* Exercise directions
All that is needed is the run of lines from the top of the entries to the line with "Si, Bangkok", that line included, repeated exactly and free of pictures.
The data Block Start
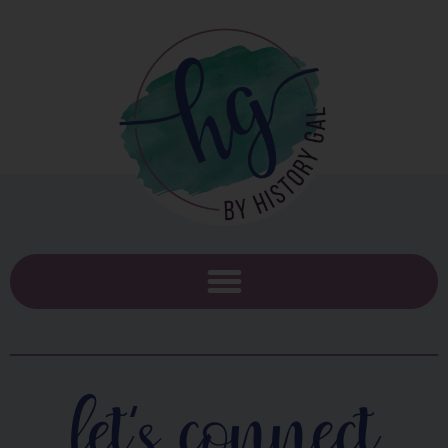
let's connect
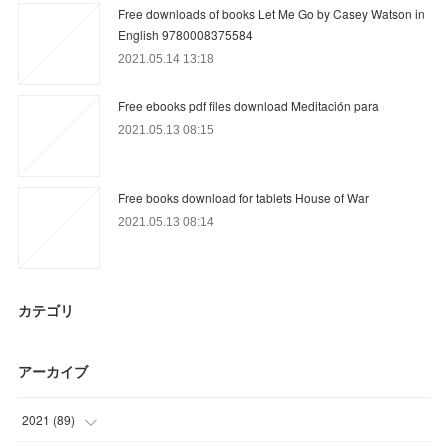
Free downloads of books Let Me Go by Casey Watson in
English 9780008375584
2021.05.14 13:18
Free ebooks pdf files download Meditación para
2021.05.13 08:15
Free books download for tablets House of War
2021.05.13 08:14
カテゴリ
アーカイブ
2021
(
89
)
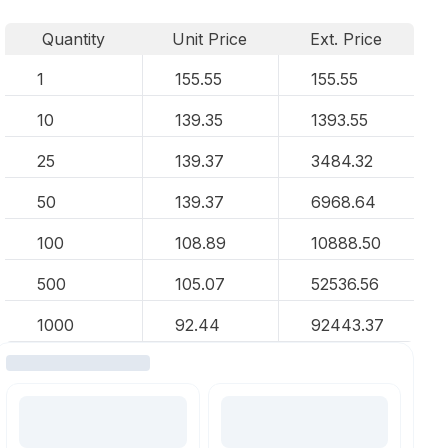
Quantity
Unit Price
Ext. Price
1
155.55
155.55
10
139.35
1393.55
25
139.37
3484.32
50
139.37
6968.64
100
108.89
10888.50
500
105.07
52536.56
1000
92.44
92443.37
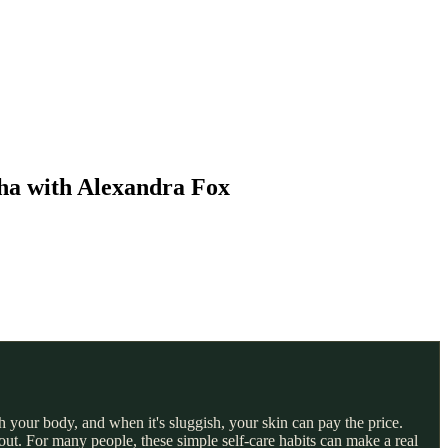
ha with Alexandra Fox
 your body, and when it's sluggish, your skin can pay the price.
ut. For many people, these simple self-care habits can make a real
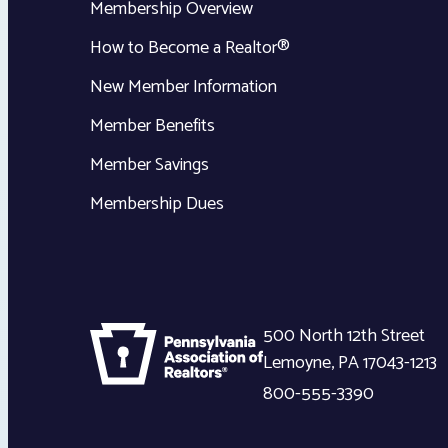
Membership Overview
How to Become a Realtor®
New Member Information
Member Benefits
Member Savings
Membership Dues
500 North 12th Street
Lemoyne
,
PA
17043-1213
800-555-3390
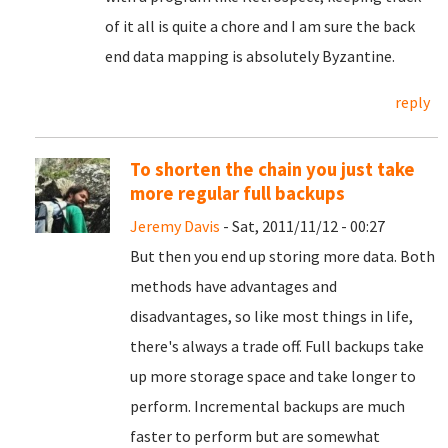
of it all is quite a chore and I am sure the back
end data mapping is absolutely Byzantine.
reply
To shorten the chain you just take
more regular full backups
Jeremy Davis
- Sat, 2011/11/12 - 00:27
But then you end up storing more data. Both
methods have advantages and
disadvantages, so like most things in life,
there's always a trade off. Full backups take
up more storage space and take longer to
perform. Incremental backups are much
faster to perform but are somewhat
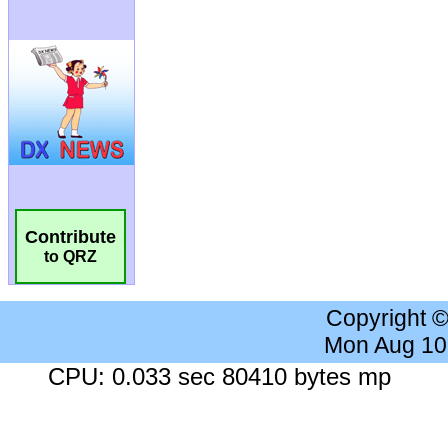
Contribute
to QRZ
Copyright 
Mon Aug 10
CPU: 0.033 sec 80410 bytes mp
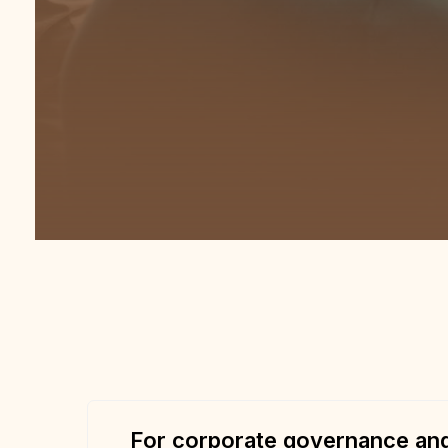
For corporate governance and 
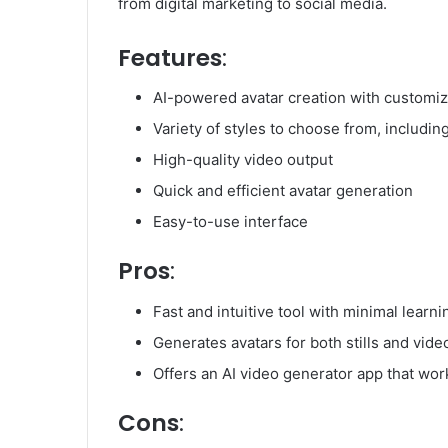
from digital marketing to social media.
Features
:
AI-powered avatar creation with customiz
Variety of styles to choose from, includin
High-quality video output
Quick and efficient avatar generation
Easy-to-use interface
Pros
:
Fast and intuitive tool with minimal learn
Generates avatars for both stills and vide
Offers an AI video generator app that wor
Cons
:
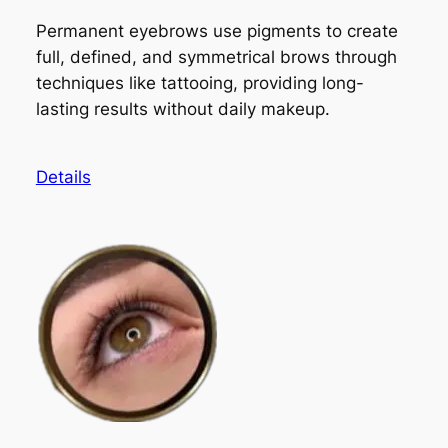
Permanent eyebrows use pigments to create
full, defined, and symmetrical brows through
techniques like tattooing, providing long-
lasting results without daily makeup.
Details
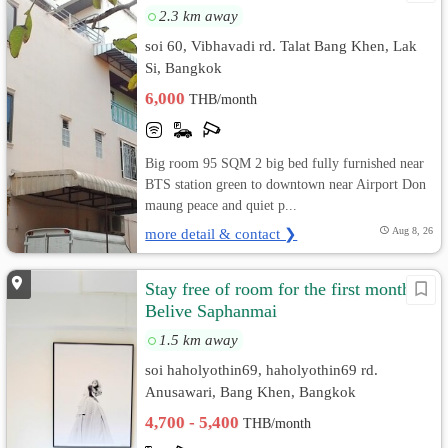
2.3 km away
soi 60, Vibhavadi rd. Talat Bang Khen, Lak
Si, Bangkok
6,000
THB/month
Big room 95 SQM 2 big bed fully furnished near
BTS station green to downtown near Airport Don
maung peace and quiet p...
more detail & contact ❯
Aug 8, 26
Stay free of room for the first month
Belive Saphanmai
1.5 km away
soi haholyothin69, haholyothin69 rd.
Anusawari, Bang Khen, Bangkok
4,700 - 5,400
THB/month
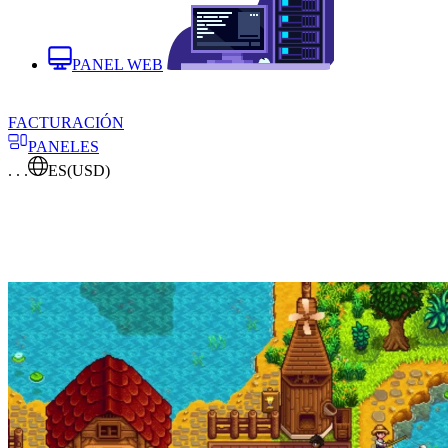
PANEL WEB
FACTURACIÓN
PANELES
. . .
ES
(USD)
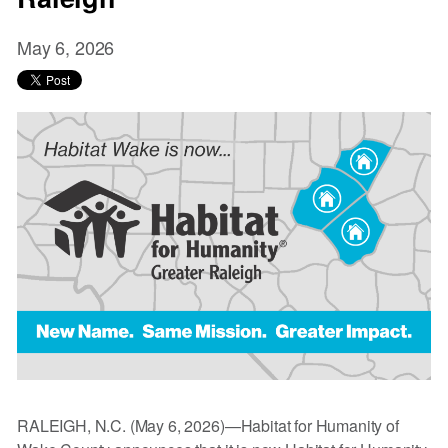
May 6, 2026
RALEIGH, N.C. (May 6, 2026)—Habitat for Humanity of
The data Block End
* Your response
let's connect
Free downloads of books Let Me Go by Casey Watson in
English 9780008375584
2021.05.14 13:18
Free ebooks pdf files download Meditación para
2021.05.13 08:15
Free books download for tablets House of War
2021.05.13 08:14
カテゴリ
アーカイブ
2021
(
89
)
Quantity
Unit Price
Ext. Price
1
155.55
155.55
10
139.35
1393.55
25
139.37
3484.32
50
139.37
6968.64
100
108.89
10888.50
500
105.07
52536.56
1000
92.44
92443.37
ha with Alexandra Fox
 your body, and when it's sluggish, your skin can pay the price.
ut. For many people, these simple self-care habits can make a real
Membership Overview
How to Become a Realtor®
New Member Information
Member Benefits
Member Savings
Membership Dues
500 North 12th Street
Lemoyne
,
PA
17043-1213
800-555-3390
of it all is quite a chore and I am sure the back
end data mapping is absolutely Byzantine.
reply
To shorten the chain you just take
more regular full backups
Jeremy Davis
- Sat, 2011/11/12 - 00:27
But then you end up storing more data. Both
methods have advantages and
disadvantages, so like most things in life,
there's always a trade off. Full backups take
up more storage space and take longer to
perform. Incremental backups are much
faster to perform but are somewhat
Contribute
to QRZ
Copyright 
Mon Aug 10
CPU: 0.033 sec 80410 bytes mp
For corporate governance and 
from digital marketing to social media.
Features
:
AI-powered avatar creation with customiz
Variety of styles to choose from, includin
High-quality video output
Quick and efficient avatar generation
Easy-to-use interface
Pros
:
Fast and intuitive tool with minimal learn
Generates avatars for both stills and vide
Offers an AI video generator app that wor
Cons
:
Permanent eyebrows use pigments to create
full, defined, and symmetrical brows through
techniques like tattooing, providing long-
lasting results without daily makeup.
Details
2.3 km away
soi 60, Vibhavadi rd. Talat Bang Khen, Lak
Si, Bangkok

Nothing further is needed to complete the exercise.